• **Aim of the exercise**
Word for word, restate all the records; images are not part of the copy.

• **Material for this exercise**
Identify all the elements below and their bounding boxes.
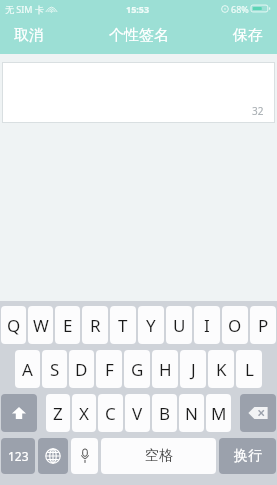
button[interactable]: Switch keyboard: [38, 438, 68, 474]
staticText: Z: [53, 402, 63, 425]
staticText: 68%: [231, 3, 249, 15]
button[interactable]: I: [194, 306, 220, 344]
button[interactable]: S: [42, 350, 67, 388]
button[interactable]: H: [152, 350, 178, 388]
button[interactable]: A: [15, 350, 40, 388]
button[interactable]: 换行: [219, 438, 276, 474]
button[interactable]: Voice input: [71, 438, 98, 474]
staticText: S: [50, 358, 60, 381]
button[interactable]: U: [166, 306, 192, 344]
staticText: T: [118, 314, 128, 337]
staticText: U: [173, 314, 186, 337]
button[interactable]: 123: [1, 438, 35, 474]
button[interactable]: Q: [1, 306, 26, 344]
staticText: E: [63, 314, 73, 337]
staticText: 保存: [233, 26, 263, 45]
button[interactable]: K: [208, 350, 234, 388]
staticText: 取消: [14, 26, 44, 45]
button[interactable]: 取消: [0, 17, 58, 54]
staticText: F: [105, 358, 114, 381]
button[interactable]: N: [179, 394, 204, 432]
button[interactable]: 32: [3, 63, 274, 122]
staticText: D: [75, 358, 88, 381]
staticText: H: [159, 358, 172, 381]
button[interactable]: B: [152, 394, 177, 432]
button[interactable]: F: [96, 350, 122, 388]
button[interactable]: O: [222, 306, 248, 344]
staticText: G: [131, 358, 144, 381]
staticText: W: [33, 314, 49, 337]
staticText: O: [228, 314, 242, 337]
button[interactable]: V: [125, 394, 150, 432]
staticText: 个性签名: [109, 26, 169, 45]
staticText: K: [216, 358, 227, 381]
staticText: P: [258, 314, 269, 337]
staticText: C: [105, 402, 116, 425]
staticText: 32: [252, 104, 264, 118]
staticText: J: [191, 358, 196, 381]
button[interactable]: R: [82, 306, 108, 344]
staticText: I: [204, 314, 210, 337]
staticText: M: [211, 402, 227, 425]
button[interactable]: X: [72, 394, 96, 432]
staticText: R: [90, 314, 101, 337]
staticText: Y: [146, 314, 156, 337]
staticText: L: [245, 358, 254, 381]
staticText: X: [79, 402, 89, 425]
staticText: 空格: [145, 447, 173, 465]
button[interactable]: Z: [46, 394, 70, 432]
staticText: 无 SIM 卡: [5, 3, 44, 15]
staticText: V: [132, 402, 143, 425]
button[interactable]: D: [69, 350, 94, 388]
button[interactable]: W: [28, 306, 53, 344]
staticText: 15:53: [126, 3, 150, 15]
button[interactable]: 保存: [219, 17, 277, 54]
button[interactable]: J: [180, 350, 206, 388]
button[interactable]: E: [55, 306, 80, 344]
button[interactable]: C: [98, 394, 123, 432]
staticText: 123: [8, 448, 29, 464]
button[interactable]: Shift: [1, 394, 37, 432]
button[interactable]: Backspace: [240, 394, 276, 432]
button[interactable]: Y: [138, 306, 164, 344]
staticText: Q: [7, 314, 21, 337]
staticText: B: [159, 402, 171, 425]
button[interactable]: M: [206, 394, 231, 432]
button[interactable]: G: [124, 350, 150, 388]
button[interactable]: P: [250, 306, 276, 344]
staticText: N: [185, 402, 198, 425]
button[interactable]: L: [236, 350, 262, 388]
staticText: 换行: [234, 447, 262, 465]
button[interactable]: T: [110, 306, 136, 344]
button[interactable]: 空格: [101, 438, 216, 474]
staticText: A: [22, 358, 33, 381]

• **Output**
Identify all the elements below and their bounding boxes.
button[interactable]: Switch keyboard: [38, 438, 68, 474]
staticText: Z: [53, 402, 63, 425]
staticText: 68%: [231, 3, 249, 15]
button[interactable]: I: [194, 306, 220, 344]
button[interactable]: S: [42, 350, 67, 388]
button[interactable]: H: [152, 350, 178, 388]
button[interactable]: A: [15, 350, 40, 388]
button[interactable]: 换行: [219, 438, 276, 474]
button[interactable]: Voice input: [71, 438, 98, 474]
staticText: S: [50, 358, 60, 381]
button[interactable]: U: [166, 306, 192, 344]
staticText: T: [118, 314, 128, 337]
staticText: U: [173, 314, 186, 337]
button[interactable]: 123: [1, 438, 35, 474]
button[interactable]: Q: [1, 306, 26, 344]
staticText: E: [63, 314, 73, 337]
staticText: 保存: [233, 26, 263, 45]
button[interactable]: K: [208, 350, 234, 388]
staticText: 取消: [14, 26, 44, 45]
button[interactable]: 取消: [0, 17, 58, 54]
staticText: F: [105, 358, 114, 381]
button[interactable]: N: [179, 394, 204, 432]
button[interactable]: 32: [3, 63, 274, 122]
staticText: D: [75, 358, 88, 381]
staticText: H: [159, 358, 172, 381]
button[interactable]: B: [152, 394, 177, 432]
button[interactable]: F: [96, 350, 122, 388]
button[interactable]: O: [222, 306, 248, 344]
staticText: G: [131, 358, 144, 381]
staticText: W: [33, 314, 49, 337]
staticText: O: [228, 314, 242, 337]
button[interactable]: V: [125, 394, 150, 432]
staticText: 个性签名: [109, 26, 169, 45]
staticText: K: [216, 358, 227, 381]
staticText: P: [258, 314, 269, 337]
staticText: C: [105, 402, 116, 425]
staticText: 32: [252, 104, 264, 118]
staticText: J: [191, 358, 196, 381]
button[interactable]: R: [82, 306, 108, 344]
staticText: I: [204, 314, 210, 337]
staticText: M: [211, 402, 227, 425]
button[interactable]: X: [72, 394, 96, 432]
staticText: R: [90, 314, 101, 337]
staticText: Y: [146, 314, 156, 337]
staticText: L: [245, 358, 254, 381]
staticText: X: [79, 402, 89, 425]
staticText: 空格: [145, 447, 173, 465]
button[interactable]: Z: [46, 394, 70, 432]
staticText: 无 SIM 卡: [5, 3, 44, 15]
staticText: V: [132, 402, 143, 425]
button[interactable]: D: [69, 350, 94, 388]
button[interactable]: W: [28, 306, 53, 344]
staticText: 15:53: [126, 3, 150, 15]
button[interactable]: 保存: [219, 17, 277, 54]
button[interactable]: J: [180, 350, 206, 388]
button[interactable]: E: [55, 306, 80, 344]
button[interactable]: C: [98, 394, 123, 432]
staticText: 123: [8, 448, 29, 464]
button[interactable]: Shift: [1, 394, 37, 432]
button[interactable]: Backspace: [240, 394, 276, 432]
button[interactable]: Y: [138, 306, 164, 344]
staticText: Q: [7, 314, 21, 337]
staticText: B: [159, 402, 171, 425]
button[interactable]: M: [206, 394, 231, 432]
button[interactable]: G: [124, 350, 150, 388]
button[interactable]: P: [250, 306, 276, 344]
staticText: N: [185, 402, 198, 425]
button[interactable]: L: [236, 350, 262, 388]
staticText: 换行: [234, 447, 262, 465]
button[interactable]: T: [110, 306, 136, 344]
button[interactable]: 空格: [101, 438, 216, 474]
staticText: A: [22, 358, 33, 381]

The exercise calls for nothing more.